Using only the entries below, output the lines starting at the one containing "Open an Account" and ending at the one containing "Superheroes.", exactly and inclusive of both, omitting the pictures.

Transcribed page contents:
__________________________________________________

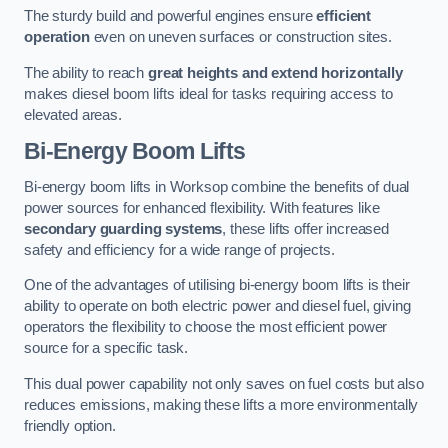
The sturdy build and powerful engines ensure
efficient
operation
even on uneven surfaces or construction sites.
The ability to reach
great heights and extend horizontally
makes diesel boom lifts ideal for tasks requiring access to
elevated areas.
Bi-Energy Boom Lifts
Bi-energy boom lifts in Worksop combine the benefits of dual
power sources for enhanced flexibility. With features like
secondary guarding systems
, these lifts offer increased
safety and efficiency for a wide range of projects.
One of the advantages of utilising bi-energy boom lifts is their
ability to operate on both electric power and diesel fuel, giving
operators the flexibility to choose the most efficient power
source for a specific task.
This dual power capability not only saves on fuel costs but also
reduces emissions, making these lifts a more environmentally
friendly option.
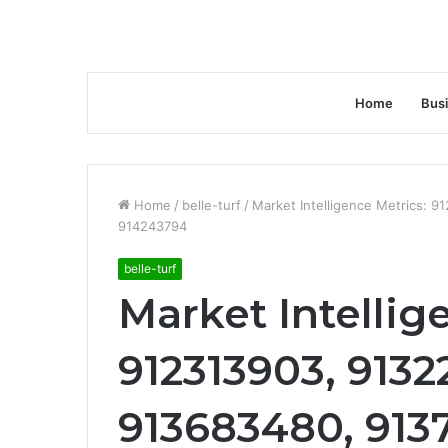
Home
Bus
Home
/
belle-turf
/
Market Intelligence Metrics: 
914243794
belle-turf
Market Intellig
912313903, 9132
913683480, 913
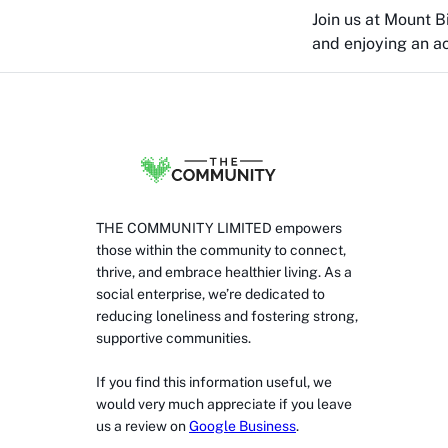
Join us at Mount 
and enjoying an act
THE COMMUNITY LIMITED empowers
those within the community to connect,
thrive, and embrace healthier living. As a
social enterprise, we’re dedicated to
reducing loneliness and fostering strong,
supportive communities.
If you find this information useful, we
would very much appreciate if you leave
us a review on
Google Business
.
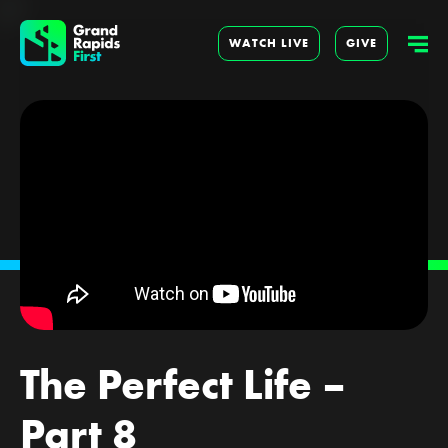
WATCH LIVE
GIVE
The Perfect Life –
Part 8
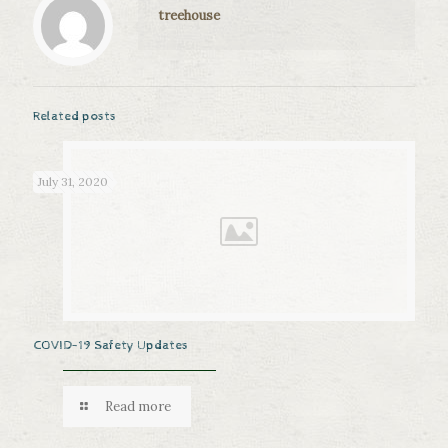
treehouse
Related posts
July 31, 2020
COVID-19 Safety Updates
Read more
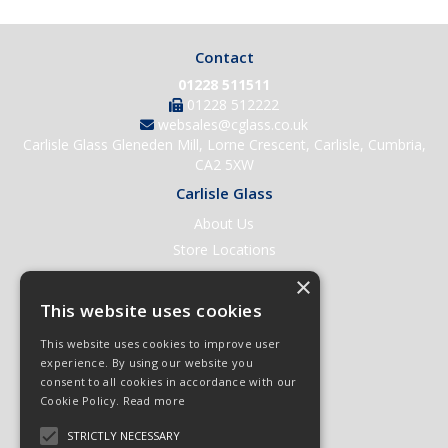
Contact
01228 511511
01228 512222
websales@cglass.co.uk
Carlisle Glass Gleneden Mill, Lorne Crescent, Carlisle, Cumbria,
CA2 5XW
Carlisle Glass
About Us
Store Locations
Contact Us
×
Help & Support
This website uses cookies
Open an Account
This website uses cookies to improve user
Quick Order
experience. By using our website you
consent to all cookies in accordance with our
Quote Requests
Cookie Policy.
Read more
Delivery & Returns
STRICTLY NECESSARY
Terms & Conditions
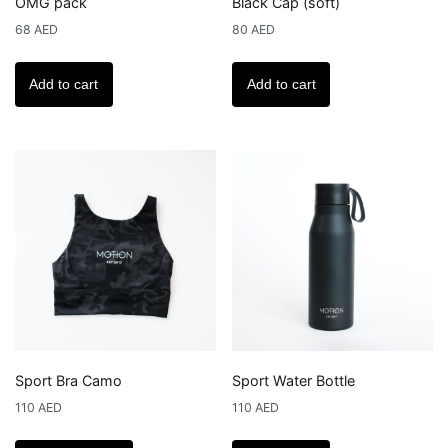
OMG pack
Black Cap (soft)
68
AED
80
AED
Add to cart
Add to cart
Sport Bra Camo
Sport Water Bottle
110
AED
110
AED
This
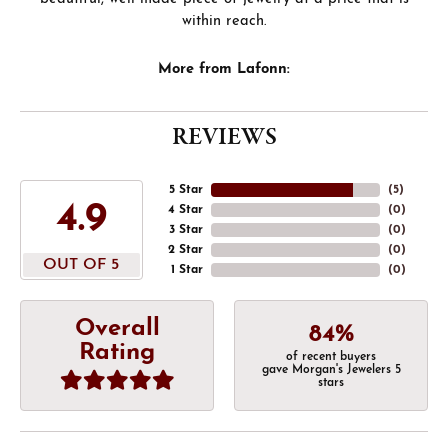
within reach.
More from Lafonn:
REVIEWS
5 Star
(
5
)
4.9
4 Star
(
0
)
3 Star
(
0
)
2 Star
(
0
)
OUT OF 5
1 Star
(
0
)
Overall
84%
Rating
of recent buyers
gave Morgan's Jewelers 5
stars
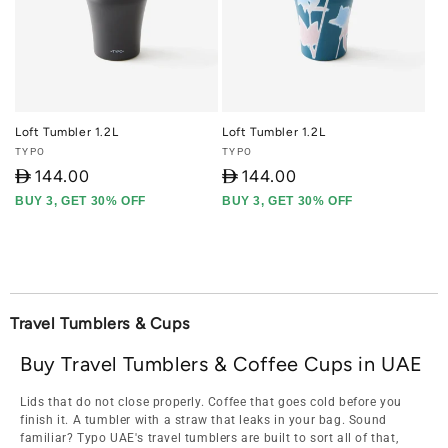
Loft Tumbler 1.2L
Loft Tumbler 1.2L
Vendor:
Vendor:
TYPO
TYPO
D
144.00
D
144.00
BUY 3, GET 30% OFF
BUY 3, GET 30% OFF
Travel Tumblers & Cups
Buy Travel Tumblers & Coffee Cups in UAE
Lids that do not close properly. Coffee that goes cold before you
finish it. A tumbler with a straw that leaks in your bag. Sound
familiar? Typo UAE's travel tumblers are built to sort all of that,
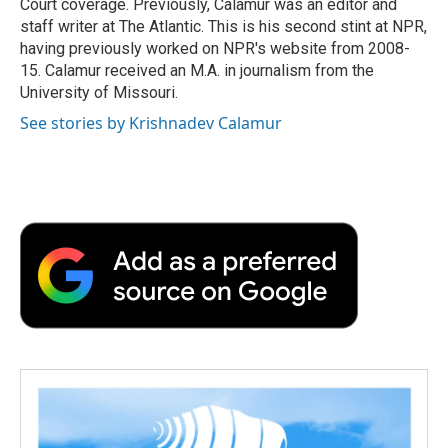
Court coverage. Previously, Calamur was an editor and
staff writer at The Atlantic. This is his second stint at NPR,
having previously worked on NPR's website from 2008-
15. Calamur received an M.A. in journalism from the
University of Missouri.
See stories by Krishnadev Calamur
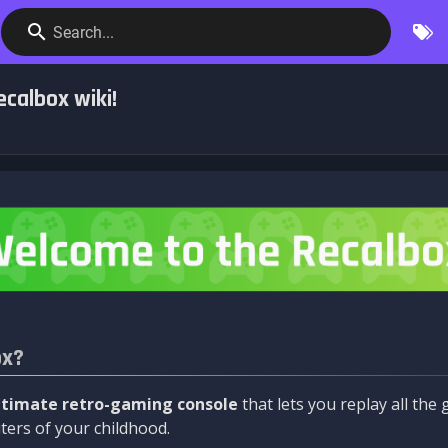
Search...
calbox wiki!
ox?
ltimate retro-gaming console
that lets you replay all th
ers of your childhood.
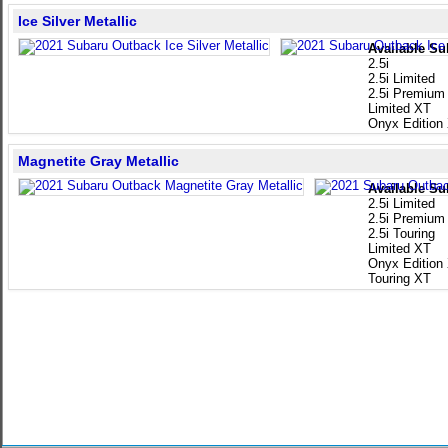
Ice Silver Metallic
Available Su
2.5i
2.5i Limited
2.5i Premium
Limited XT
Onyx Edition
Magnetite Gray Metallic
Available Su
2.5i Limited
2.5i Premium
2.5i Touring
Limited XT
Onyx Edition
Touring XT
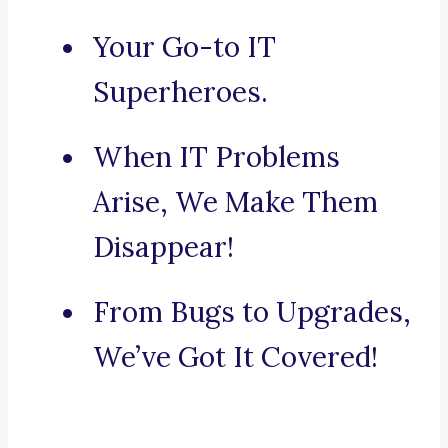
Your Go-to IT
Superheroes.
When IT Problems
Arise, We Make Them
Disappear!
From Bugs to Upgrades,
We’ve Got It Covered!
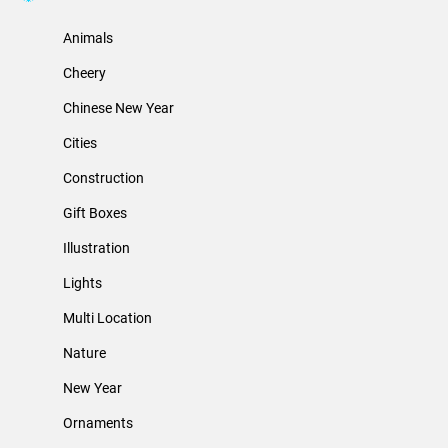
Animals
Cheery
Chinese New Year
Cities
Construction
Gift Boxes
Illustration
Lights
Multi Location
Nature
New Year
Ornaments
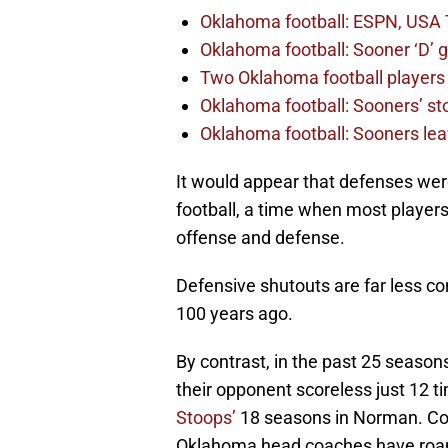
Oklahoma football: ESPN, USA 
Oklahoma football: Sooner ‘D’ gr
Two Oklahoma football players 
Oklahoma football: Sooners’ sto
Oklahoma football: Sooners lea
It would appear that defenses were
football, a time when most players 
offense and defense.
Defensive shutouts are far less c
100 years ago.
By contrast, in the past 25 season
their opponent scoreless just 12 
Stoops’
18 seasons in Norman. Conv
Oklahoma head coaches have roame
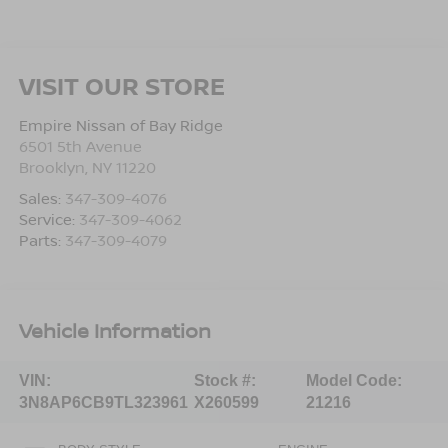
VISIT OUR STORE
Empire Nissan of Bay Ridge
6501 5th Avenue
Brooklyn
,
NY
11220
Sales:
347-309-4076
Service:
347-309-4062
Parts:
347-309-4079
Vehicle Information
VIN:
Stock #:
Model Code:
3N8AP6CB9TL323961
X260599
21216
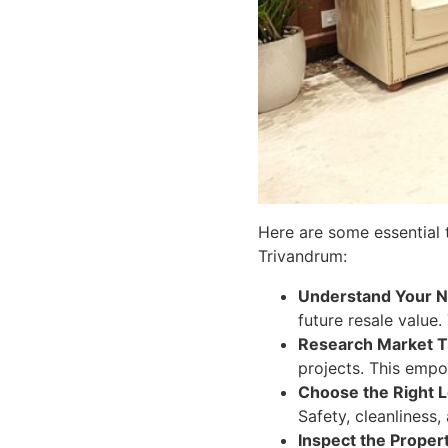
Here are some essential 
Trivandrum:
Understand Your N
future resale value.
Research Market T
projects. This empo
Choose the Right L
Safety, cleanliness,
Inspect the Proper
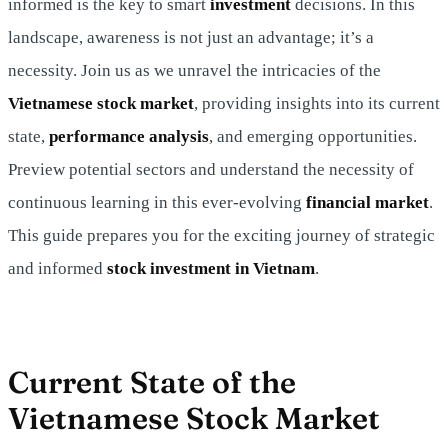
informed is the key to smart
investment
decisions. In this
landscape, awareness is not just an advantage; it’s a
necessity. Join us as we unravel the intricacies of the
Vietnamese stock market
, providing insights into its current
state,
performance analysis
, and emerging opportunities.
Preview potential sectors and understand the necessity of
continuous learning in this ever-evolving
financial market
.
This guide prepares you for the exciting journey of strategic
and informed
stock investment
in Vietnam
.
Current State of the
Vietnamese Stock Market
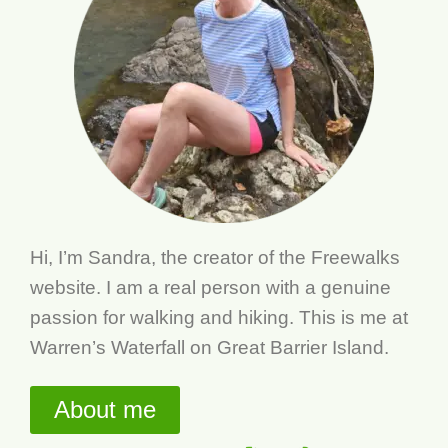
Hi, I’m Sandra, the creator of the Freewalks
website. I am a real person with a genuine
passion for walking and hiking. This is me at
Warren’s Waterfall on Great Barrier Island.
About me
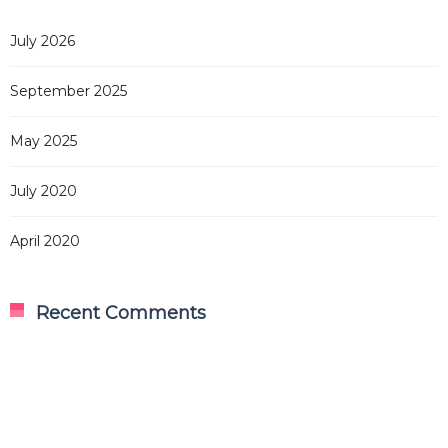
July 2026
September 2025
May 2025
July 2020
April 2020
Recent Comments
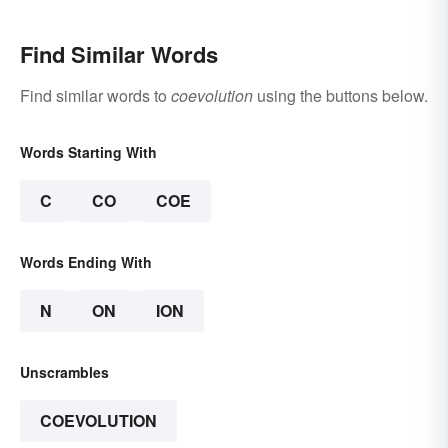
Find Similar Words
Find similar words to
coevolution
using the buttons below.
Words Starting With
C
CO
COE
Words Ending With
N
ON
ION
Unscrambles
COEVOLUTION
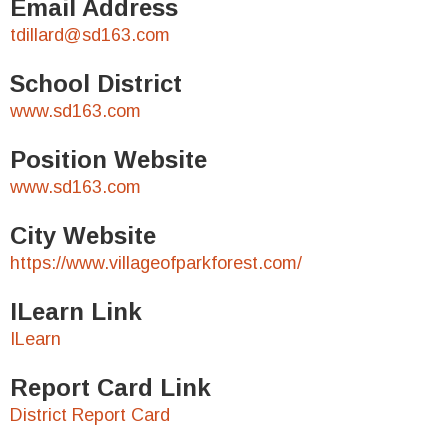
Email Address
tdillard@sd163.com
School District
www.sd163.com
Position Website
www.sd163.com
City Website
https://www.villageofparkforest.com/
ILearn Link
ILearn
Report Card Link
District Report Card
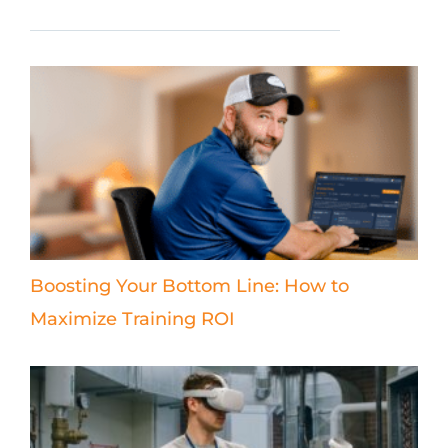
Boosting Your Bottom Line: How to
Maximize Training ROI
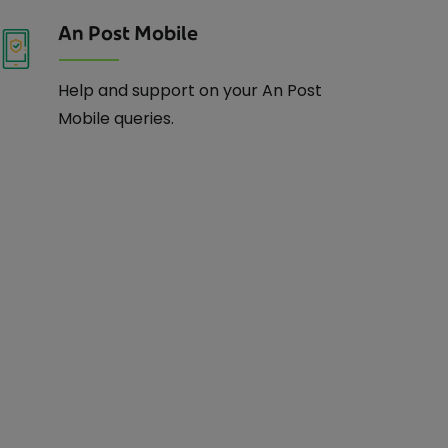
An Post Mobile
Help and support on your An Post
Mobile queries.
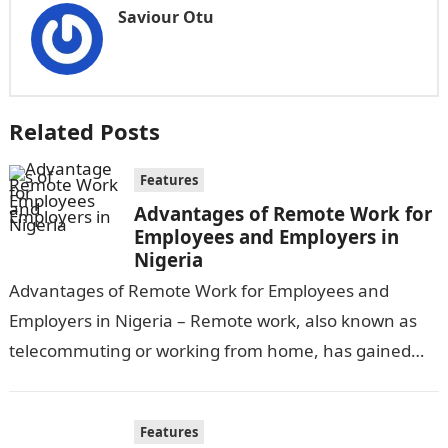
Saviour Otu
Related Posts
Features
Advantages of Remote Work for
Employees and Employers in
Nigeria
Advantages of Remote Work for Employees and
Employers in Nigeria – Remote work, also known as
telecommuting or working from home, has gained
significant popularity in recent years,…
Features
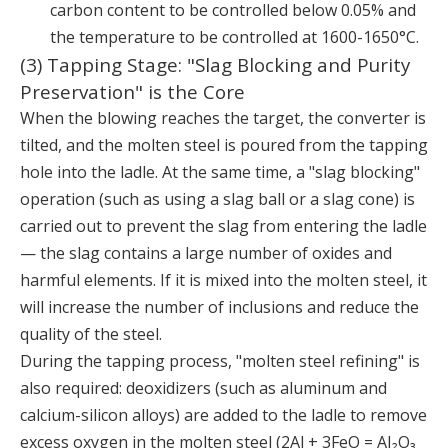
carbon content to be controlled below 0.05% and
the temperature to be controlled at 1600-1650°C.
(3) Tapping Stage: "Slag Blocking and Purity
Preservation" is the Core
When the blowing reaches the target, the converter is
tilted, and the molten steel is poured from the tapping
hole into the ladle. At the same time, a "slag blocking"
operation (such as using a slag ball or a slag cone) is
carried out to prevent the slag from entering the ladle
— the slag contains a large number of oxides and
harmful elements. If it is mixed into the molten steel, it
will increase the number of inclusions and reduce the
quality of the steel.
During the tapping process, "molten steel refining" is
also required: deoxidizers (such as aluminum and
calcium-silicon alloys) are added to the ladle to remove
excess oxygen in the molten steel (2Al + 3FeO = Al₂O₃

__________________________________________________

> [Answer box]
Open an Account
This website uses cookies to improve user
Quick Order
experience. By using our website you
consent to all cookies in accordance with our
Quote Requests
Cookie Policy.
Read more
Delivery & Returns
STRICTLY NECESSARY
Terms & Conditions
OMG pack
Black Cap (soft)
68
AED
80
AED
Add to cart
Add to cart
Sport Bra Camo
Sport Water Bottle
110
AED
110
AED
This
within reach.
More from Lafonn:
REVIEWS
5 Star
(
5
)
4.9
4 Star
(
0
)
3 Star
(
0
)
2 Star
(
0
)
OUT OF 5
1 Star
(
0
)
Overall
84%
Rating
of recent buyers
gave Morgan's Jewelers 5
stars
Loft Tumbler 1.2L
Loft Tumbler 1.2L
Vendor:
Vendor:
TYPO
TYPO
D
144.00
D
144.00
BUY 3, GET 30% OFF
BUY 3, GET 30% OFF
Travel Tumblers & Cups
Buy Travel Tumblers & Coffee Cups in UAE
Lids that do not close properly. Coffee that goes cold before you
finish it. A tumbler with a straw that leaks in your bag. Sound
familiar? Typo UAE's travel tumblers are built to sort all of that,
Court coverage. Previously, Calamur was an editor and
staff writer at The Atlantic. This is his second stint at NPR,
having previously worked on NPR's website from 2008-
15. Calamur received an M.A. in journalism from the
University of Missouri.
See stories by Krishnadev Calamur
Search...
calbox wiki!
ox?
ltimate retro-gaming console
that lets you replay all th
ers of your childhood.
Ice Silver Metallic
Available Su
2.5i
2.5i Limited
2.5i Premium
Limited XT
Onyx Edition
Magnetite Gray Metallic
Available Su
2.5i Limited
2.5i Premium
2.5i Touring
Limited XT
Onyx Edition
Touring XT
Your Go-to IT
Superheroes.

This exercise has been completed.